Terraform Best Practices for Production Infrastructure

Managing infrastructure as code with Terraform is powerful, but it comes with responsibilities. Here are the practices that have saved us from outages and made our infrastructure maintainable.

State Management

Remote State is Non-Negotiable

Never use local state files in production. Ever.

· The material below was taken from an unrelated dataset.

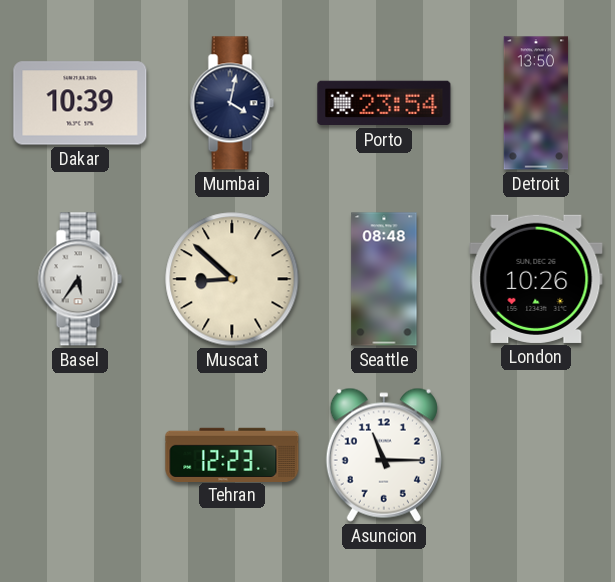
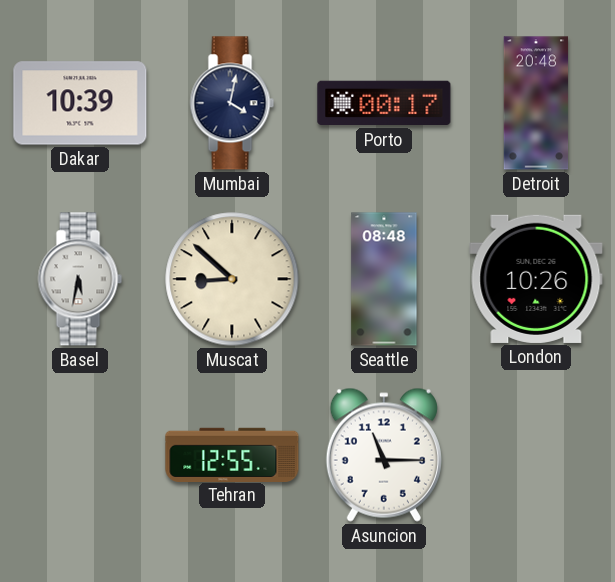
Porto: 23:54 -> 00:17
Detroit: 13:50 -> 20:48
Basel: 5:36 -> 5:32
Tehran: 12:23 -> 12:55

Good: S3 Backend with State Locking (AWS)

terraform {
  backend "s3" {
    bucket                = "company-terraform-state"
    key                   = "production/vpc/terraform.tfstate"
    region                = "us-east-1"
    encrypt               = true
    # S3 now supports native locking via the use_lockfile attribute
    use_lockfile          = true

    # Prevent accidental changes to state config
    skip_credentials_validation = false
    skip_metadata_api_check     = false
  }
}

Alternative: GCS Backend (Native Locking)

terraform {
  backend "gcs" {
    bucket  = "company-terraform-state"
    prefix  = "terraform/state"
  }
}

Why lock our statefiles?

Prevents concurrent modifications
Prevents state corruption
Saves you from "who ran terraform at the same time" incidents

Previously you'd use DynamoDB to do this, but now you can do it natively in S3 or GCS.

State File Organization

Separate state files by:

Environment (dev, staging, prod)
Lifecycle (infrastructure that changes together)
Blast radius (isolate critical resources)

Directory structure:

terraform/
├── environments/
│   ├── production/
│   │   ├── networking/
│   │   ├── databases/
│   │   └── applications/
│   └── staging/
│       ├── networking/
│       └── applications/
└── modules/
    ├── vpc/
    ├── rds/
    └── eks/

Module Design

Keep Modules Focused

A module should do one thing well. Bad modules try to be everything.

Bad: God Module

module "everything" {
  source = "./modules/infrastructure"

  create_vpc      = true
  create_database = true
  create_k8s      = true
  create_cdn      = true
  # ... 50 more parameters
}

Good: Focused Modules

module "vpc" {
  source = "./modules/vpc"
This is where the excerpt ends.